Is there an explicit upper bound on $\epsilon(n)$ (e.g., something like $\epsilon(n) \leq \frac{15}{\log n})$? Is there an asymptotic bound on $\epsilon(n)$ (e.g., $\epsilon(n) = O(n^{-2})$?

The bounds should be as tight as possible.
 A: There's no reasonable answer without restricting the class of functions $f$ you're considering. The error may be $O(r^{-n})$ if $f$ has an analytic continuation to an ellipse with foci $0, 1$ in the complex plain, it may be just $O(1/n)$ if you only know it's differentiable (with bounded derivative) on $[0,1]$, or it can be still worse, if $f$ is just continuous, but not smooth.
A: First of all, the quantity $\epsilon(n)$ is given by a certain polinomial $\tilde p$, so that
$$\epsilon(n)=||f-\tilde p||_{\infty}$$
A bound of the error is given by Jackson's theorems.
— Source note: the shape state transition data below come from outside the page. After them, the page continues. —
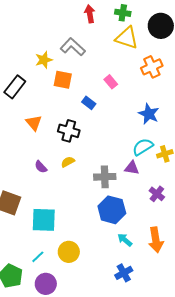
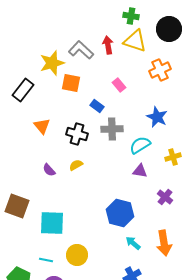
red arrow: (90, 14) -> (108, 45), moved
yellow star: (44, 60) -> (52, 63), size x1.4
cyan semicircle: (143, 147) -> (140, 145), moved
gray cross: (105, 177) -> (112, 129), moved
cyan line: (38, 257) -> (46, 260), turned 56

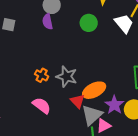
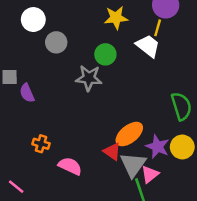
purple semicircle: (47, 22) -> (27, 93), moved
orange cross: (42, 75) -> (41, 144), moved
gray star: (67, 76) -> (89, 78), moved

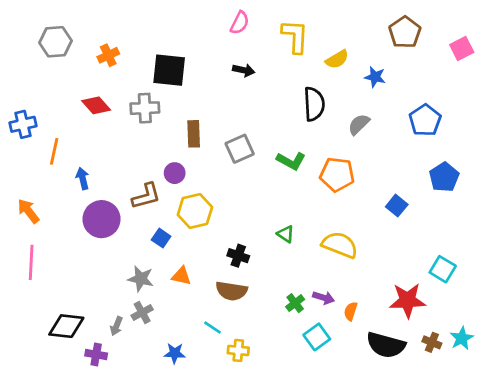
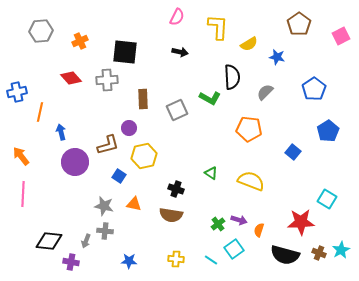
green L-shape: (291, 161) -> (210, 98), moved
gray cross: (142, 313) -> (105, 231), turned 35
cyan line: (213, 327) -> (211, 260), moved

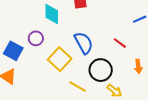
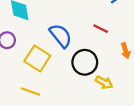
yellow line: (78, 86) -> (30, 92), moved

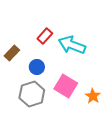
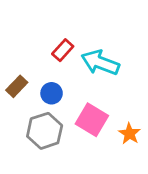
brown rectangle: (12, 53) -> (17, 86), moved

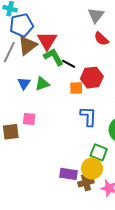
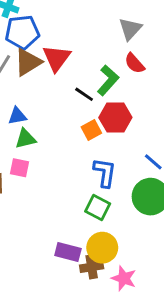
green L-shape: (53, 57) -> (108, 80), moved, turned 65
blue triangle: (24, 83) -> (17, 116), turned 40
green triangle: (42, 84) -> (25, 139), moved
orange square: (76, 88) -> (91, 130), turned -32
green square: (99, 152) -> (98, 208), moved

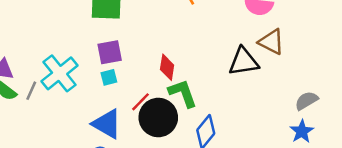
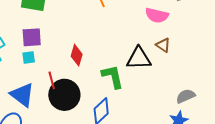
brown triangle: (271, 42) -> (163, 45), size x0.7
green L-shape: (183, 93) -> (113, 77), moved
red line: (141, 102) -> (52, 80), turned -66

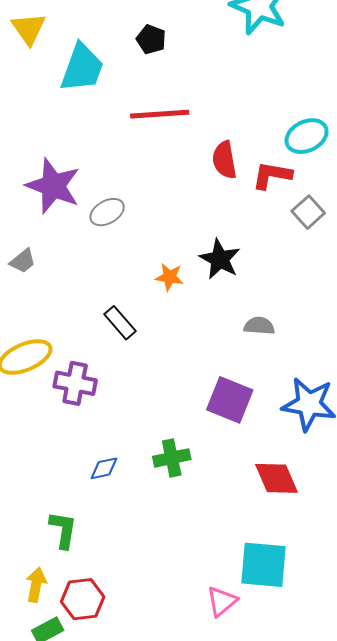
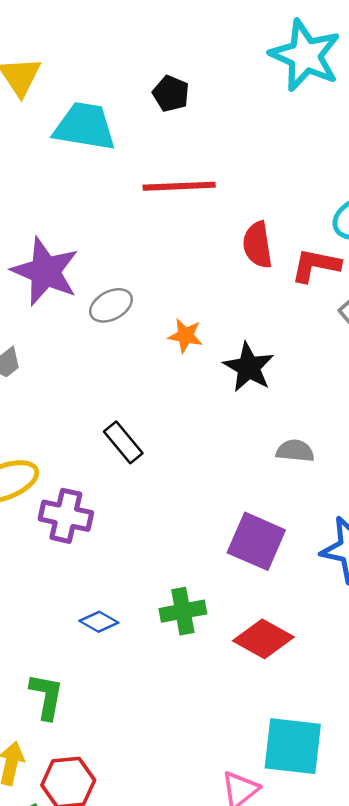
cyan trapezoid: (82, 68) -> (85, 126), turned -102
orange star: (169, 277) -> (185, 336), moved
blue diamond: (104, 468) -> (99, 622), turned 40
red diamond: (276, 478) -> (263, 639), moved, turned -39

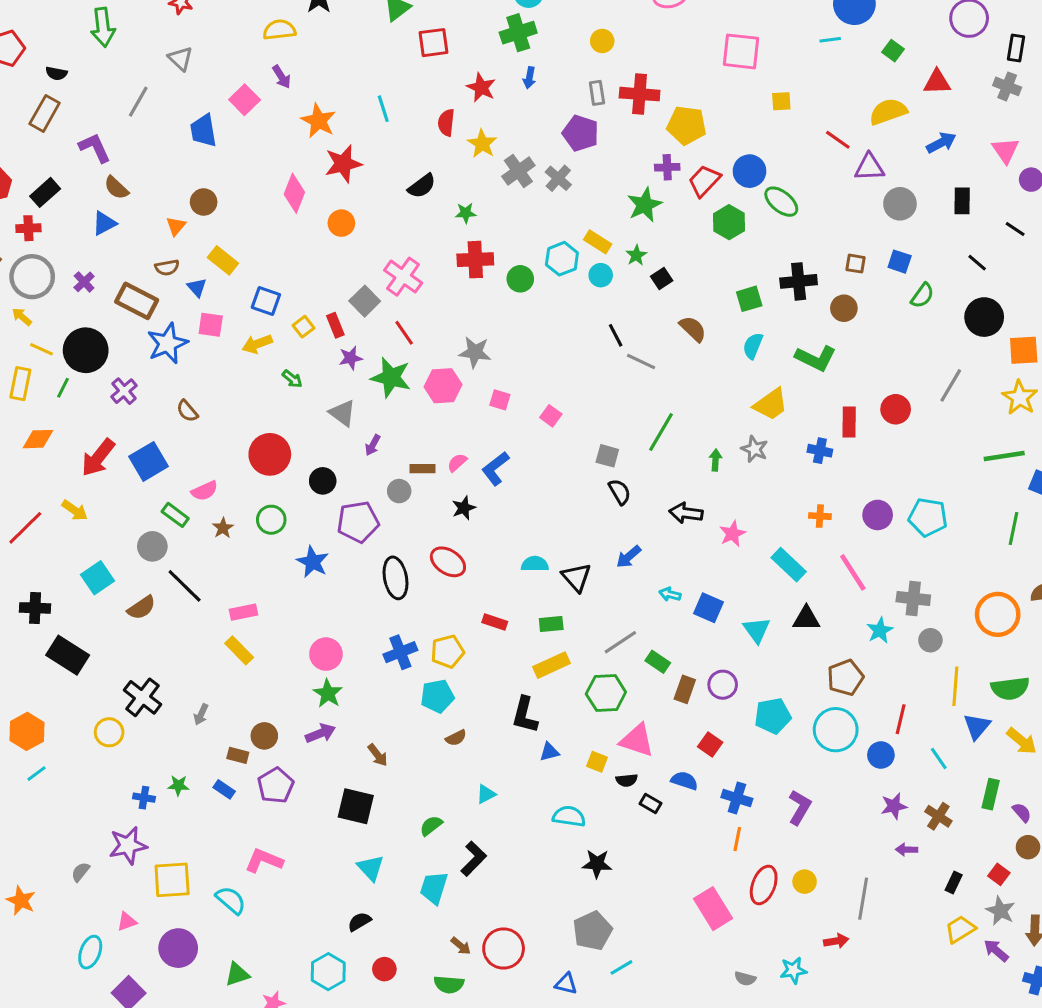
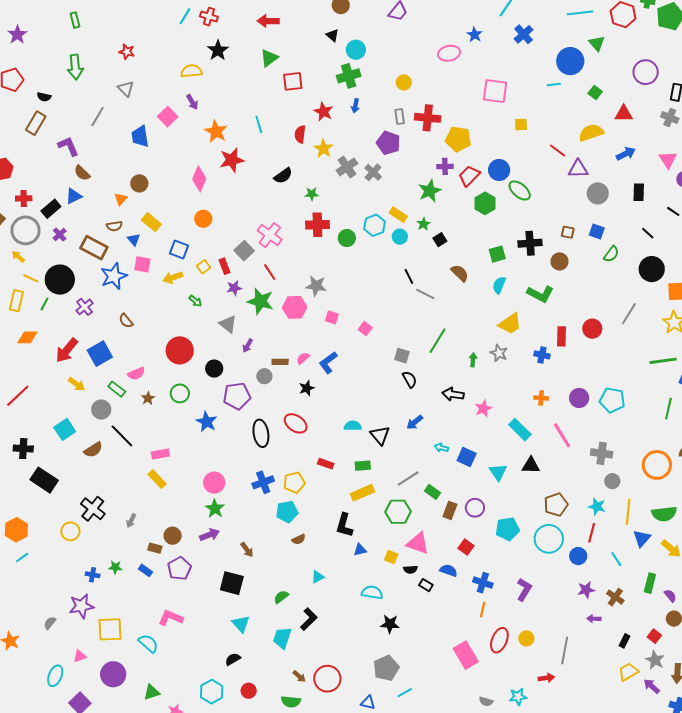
black rectangle: (45, 192) -> (51, 209), moved
orange circle: (341, 223) -> (203, 219), moved
yellow arrow: (75, 510) -> (77, 384), moved
cyan star: (880, 630) -> (597, 507), moved, turned -30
If $f$ is only continuous you can tell that
$$ \epsilon(n) \le M \omega(f, \frac{b-a}{n}) $$
where the modulus of continuity is defined as
$$ \omega(f,\delta) := \sup \{|f(x)-f(y)| : x,y \in [a,b],|x-y|\le \delta  \}$$
and $M$ is a real constant (in your case the domain is $[a,b]=[0,1] $). 
If $f$ is increasingly regual, like lipschitz continuous, $C^p$, $C^{\infty}$ analytic and analytic on all the complex plane, the bounds become more severe and the approximation is much better.